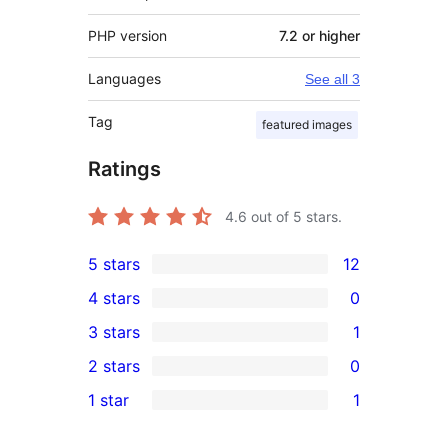
PHP version
7.2 or higher
Languages
See all 3
Tag
featured images
Ratings
4.6
out of 5 stars.
5 stars
12
12
4 stars
0
5-
0
3 stars
1
star
4-
1
2 stars
0
reviews
star
3-
0
1 star
1
reviews
star
2-
1
review
star
1-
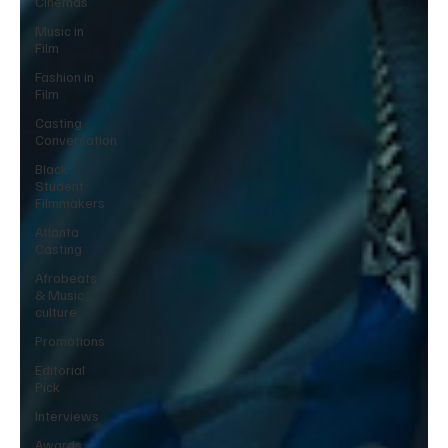
Cinemas
Music in
Film
Fashion in
Film
Casting
Conversation
Black
Student
Filmmakers
Atlanta
Casting
Afrobeats
& Music
culture
Promotions
Editorial
Pick
Interviews
Awards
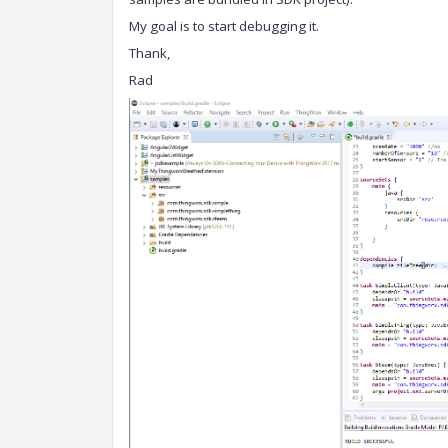
My goal is to start debugging it.
Thank,
Rad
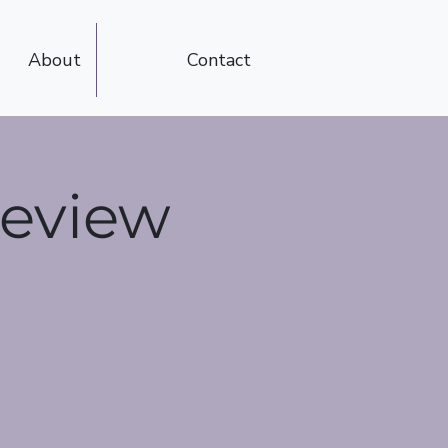
About
Contact
Review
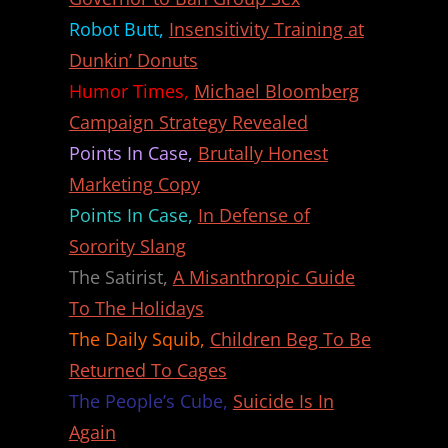
Robot Butt,
Insensitivity Training at
Dunkin’ Donuts
Humor Times,
Michael Bloomberg
Campaign Strategy Revealed
Points In Case,
Brutally Honest
Marketing Copy
Points In Case,
In Defense of
Sorority Slang
The Satirist,
A Misanthropic Guide
To The Holidays
The Daily Squib,
Children Beg To Be
Returned To Cages
The People’s Cube,
Suicide Is In
Again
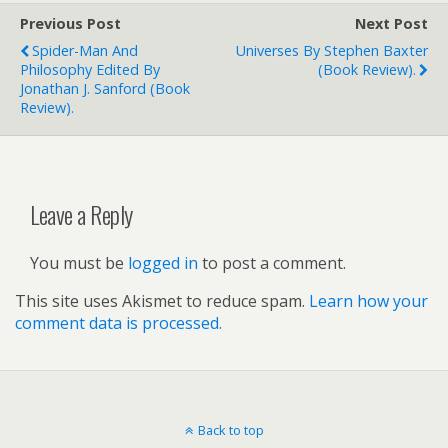
Previous Post
Next Post
Spider-Man And
Universes By Stephen Baxter
Philosophy Edited By
(book Review).
Jonathan J. Sanford (book
Review).
Leave a Reply
You must be
logged in
to post a comment.
This site uses Akismet to reduce spam.
Learn how your
comment data is processed.
Back to top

◆ WHAT IS BEING ASKED:
Please write out all of the material above without changing a word, and omit any pictures.

◆ ANSWER TO THE PROBLEM:
PHP version
7.2 or higher
Languages
See all 3
Tag
featured images
Ratings
4.6
out of 5 stars.
5 stars
12
12
4 stars
0
5-
0
3 stars
1
star
4-
1
2 stars
0
reviews
star
3-
0
1 star
1
reviews
star
2-
1
review
star
1-
Cinemas
Music in
Film
Fashion in
Film
Casting
Conversation
Black
Student
Filmmakers
Atlanta
Casting
Afrobeats
& Music
culture
Promotions
Editorial
Pick
Interviews
Awards
My goal is to start debugging it.
Thank,
Rad
About
Contact
Review
Robot Butt,
Insensitivity Training at
Dunkin’ Donuts
Humor Times,
Michael Bloomberg
Campaign Strategy Revealed
Points In Case,
Brutally Honest
Marketing Copy
Points In Case,
In Defense of
Sorority Slang
The Satirist,
A Misanthropic Guide
To The Holidays
The Daily Squib,
Children Beg To Be
Returned To Cages
The People’s Cube,
Suicide Is In
Again
Previous Post
Next Post
Spider-Man And
Universes By Stephen Baxter
Philosophy Edited By
(book Review).
Jonathan J. Sanford (book
Review).
Leave a Reply
You must be
logged in
to post a comment.
This site uses Akismet to reduce spam.
Learn how your
comment data is processed.
Back to top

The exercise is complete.